Hi All, in order to increase reliability one has to have proper analysis of the "co-text" not context using look forward and look backward, and proper heuristics. Most algorithms do not use such methods as many do not know how to do this and assume that such algorithms are slow. regards Keith. Am 26.09.2012 um 09:28 schrieb Carlo Traverso <traverso@posso.dm.unipi.it>:
"Mark" == Mark Swofford <mark@romanization.com> writes:
Mark> Perhaps my post was misunderstood, because I'm not sure Mark> where the point of disagreement is.
Mark> I never said that the process could be *totally* automated.
Mark> Is your program that "does most of the work but ... can't do Mark> it all" reliably correcting less than 98 percent of the Mark> quotation marks and apostrophes in book-length texts? If so, Mark> perhaps additional fine-tuning is possible.
I rather think that instead of trying to push 98% to 99% one should try to increase reliability.
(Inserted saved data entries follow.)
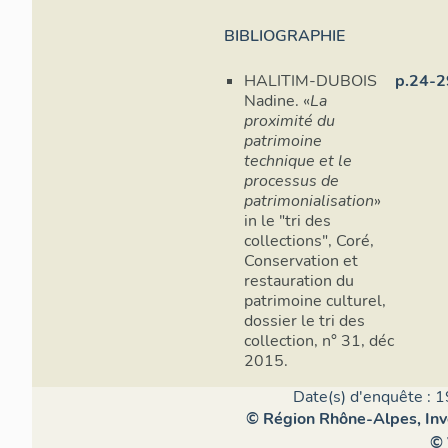
BIBLIOGRAPHIE
HALITIM-DUBOIS
p.24-2
Nadine. «
La
proximité du
patrimoine
technique et le
processus de
patrimonialisation
»
in le "tri des
collections", Coré,
Conservation et
restauration du
patrimoine culturel,
dossier le tri des
collection, n° 31, déc
2015.
Date(s) d'enquête : 1
© Région Rhône-Alpes, Inve
©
One should be sure that the program never silently introduces an error, and this is really hard. For example, one cannot assume that a ' between letters is an apostrophe, hence rendered with a right single quotation mark (do you know the standard exception in English?) nor assume English, since even in English books non-english words may be included. And increasing the reliability to 100% might require to check each one.